HARGA SIRIP HIU MENURUN, NELAYAN DOBO BERALIH KE IKAN KONSUMSI
(editor : Ninish Fajrina)
oleh Ranny Ramadhani Yuneni
Tahun 2009, penelitian WWF-Internasional memperkirakan total tangkapan sampingan (Bycatch) dari perikanan global mencapai angka 40,4%. Spesies yang terjerat bycatch pun beragam, mulai dari penyu, burung laut, mamalia laut seperti lumba-lumba danpaus hingga hiu. Tim bycatch WWF-Indonesia melakukan survey bycatch gillnet (jaring nelayan) mulai dari November hingga Desember di beberapa daerah potensi bycatch tinggi. Diantaranya Padang, Kep. Riau, Bangka, Cilacap, Banyuwangi, Puger, Takalar dan Kep. Aru. Salah satu daerah yang menarik yaitu Dobo yang berada di Kepulauan Aru Tenggara, Maluku. Memiliki kekayaan laut yang melimpah, Dobo mampu menarik nelayan luar daerah untuk mencari ikan di wilayah Dobo. Namun,para nelayan Dobo menjadikan hiu sebagai target tangkapan, bukan lagi sekedar hasil bycatch.

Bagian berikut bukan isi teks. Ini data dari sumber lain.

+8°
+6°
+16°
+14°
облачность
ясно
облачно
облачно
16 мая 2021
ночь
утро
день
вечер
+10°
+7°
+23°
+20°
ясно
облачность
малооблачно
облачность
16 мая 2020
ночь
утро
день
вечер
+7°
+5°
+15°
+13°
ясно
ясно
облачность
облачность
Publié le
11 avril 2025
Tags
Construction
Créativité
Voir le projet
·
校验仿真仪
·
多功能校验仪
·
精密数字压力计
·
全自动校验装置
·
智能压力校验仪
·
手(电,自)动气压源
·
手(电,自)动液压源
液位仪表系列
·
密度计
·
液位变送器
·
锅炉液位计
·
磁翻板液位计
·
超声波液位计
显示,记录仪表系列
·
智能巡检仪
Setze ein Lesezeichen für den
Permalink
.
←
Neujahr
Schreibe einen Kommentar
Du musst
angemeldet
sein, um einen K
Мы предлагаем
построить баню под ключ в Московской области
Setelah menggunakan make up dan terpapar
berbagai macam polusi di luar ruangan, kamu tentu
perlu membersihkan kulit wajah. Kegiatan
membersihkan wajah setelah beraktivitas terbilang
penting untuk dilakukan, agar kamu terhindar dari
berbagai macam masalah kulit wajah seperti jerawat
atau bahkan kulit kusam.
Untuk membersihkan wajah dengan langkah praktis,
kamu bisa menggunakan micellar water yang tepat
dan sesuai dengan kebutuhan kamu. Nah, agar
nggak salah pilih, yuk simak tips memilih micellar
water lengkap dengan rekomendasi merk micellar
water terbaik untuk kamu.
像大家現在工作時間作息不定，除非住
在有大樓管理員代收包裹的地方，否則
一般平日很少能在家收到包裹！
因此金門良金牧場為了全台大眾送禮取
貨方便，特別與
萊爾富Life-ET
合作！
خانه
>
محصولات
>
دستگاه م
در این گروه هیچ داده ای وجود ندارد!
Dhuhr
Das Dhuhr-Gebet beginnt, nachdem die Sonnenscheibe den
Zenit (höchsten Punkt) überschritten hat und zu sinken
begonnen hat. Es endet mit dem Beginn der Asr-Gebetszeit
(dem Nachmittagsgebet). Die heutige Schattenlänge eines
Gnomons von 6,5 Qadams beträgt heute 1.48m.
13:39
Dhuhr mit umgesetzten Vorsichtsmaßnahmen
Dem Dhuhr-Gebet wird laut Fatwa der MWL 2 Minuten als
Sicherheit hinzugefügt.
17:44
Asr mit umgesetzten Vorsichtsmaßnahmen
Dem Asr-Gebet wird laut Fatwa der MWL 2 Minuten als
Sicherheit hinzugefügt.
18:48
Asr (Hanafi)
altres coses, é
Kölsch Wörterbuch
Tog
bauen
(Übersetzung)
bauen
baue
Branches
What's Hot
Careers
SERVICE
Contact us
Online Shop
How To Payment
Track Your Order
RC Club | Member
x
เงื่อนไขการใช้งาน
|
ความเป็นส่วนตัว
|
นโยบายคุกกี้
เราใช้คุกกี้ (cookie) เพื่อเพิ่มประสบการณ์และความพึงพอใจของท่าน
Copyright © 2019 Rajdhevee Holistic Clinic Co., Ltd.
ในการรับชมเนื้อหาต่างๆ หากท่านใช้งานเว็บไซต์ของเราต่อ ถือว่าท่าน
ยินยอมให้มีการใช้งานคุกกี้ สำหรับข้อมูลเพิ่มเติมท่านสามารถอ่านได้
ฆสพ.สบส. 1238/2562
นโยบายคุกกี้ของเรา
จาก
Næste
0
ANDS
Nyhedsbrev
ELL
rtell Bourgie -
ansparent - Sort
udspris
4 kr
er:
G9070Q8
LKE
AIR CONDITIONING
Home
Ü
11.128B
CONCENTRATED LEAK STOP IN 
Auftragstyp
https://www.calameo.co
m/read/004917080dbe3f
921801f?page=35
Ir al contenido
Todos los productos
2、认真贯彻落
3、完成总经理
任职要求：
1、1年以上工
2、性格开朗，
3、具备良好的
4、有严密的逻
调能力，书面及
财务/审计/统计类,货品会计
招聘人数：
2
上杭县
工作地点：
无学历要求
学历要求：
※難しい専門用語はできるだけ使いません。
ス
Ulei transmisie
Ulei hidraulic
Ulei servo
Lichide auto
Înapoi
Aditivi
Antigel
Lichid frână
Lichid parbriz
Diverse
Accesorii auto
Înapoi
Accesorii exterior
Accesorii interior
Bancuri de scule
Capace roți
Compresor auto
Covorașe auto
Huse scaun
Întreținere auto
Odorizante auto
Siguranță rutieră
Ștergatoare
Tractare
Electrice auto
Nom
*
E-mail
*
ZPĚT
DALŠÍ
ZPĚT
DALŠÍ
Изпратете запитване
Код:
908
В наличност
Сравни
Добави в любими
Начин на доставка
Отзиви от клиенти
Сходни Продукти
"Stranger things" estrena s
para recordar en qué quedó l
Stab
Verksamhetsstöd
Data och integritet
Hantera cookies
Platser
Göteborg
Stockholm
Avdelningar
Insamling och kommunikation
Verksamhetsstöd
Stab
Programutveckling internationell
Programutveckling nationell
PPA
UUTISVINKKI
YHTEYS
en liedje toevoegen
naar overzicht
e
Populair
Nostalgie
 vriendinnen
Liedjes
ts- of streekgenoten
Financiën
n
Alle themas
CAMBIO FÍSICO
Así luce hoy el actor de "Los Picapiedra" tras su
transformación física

Nelayan menunturkan bahwa hiu memang menjadi target tangkapannya selama ini karena harga jual yang tinggi. Harga hiu mampu menembus 1,3 juta per kilonya, namun seiring dengan bergulirnya aksi penyelamatan hiu dan juga beberapa daerah yang telah membuat peraturan daerah atau peraturan lokal masyarakat untuk melindungi hiu, pada 2013 harga hiu pun menurun drastis. Hanya mampu menembus 800 ribu per kilo, itupun hanya laku di pasar nasional. Biasanya hiu yang didapat akan dikirim ke Surabaya untuk selanjutnya diekspor. Menurunnya harga disebabkan oleh banyaknya negara konsumsi hiu terbesar telah membuat peraturan perlindungan hiu, sehingga permintaan terhadap ekspor hiu pun berkurang drastis. Selain penurunan harga jual hiu, Dobo juga menerapkan sistem pembatasan quota bahan bakar minyak (BBM) yang menyebabkan kerugian pada nelayan. Nelayan harus menunggu satu hingga dua bulan untuk memenuhi tangki bahan bakar yang digunakan melaut.
Nelayan Berpindah Haluan
Semenjak harga sirip hiu menurun dan biaya operasi melaut yang tinggi akibat pembatasan quota BBM, nelayan memutuskan untuk beralih mencari ikan Kakap Merah, Kerapu, Bawal, Tongkol, Tenggiri dan lainnya yang termasuk dalam kategori ikan yang sering dikonsumsi, atau tidak melaut sama sekali dari pada merugi. Hiu menjadi dua sisi mata uang, sisi pertama penurunan harga yang berpengaruh kepada penurunan penangkapan oleh nelayan membawa dampak ekologi laut yang baik. Sementara sisi lain, nelayan bagai kehilangan tambang emasnya karena penurunan harga jual hiu. Dibutuhkan peranan berbagai pemangku kepentingan, salah satunya Pemerintah dalam membuat kebijakan larangan penangkapan hiu agar berdampak baik juga kepada masyarakat. Selain itu peran WWF dan publik sangat dibutuhkan dalam melakukan sosialisasi perlindungan hiu kepada nelayan, sehingga nelayan tidak merugi meski bukan hiu target tangkapan mereka. Saat ini tim WWF-Indonesia sedang melakukan pemetaan nilai ekonomi nelayan ketika menangkap hiu. Hasil tersebut akan menjadi rekomendasi untuk pemerintah pada saat pembuatan kebijakan perlindungan hiu. Selain itu, WWF juga akan melakukan mitigasi bycatch hiu, yang akhirnya akan disusun Better Management Pratice untuk hiu.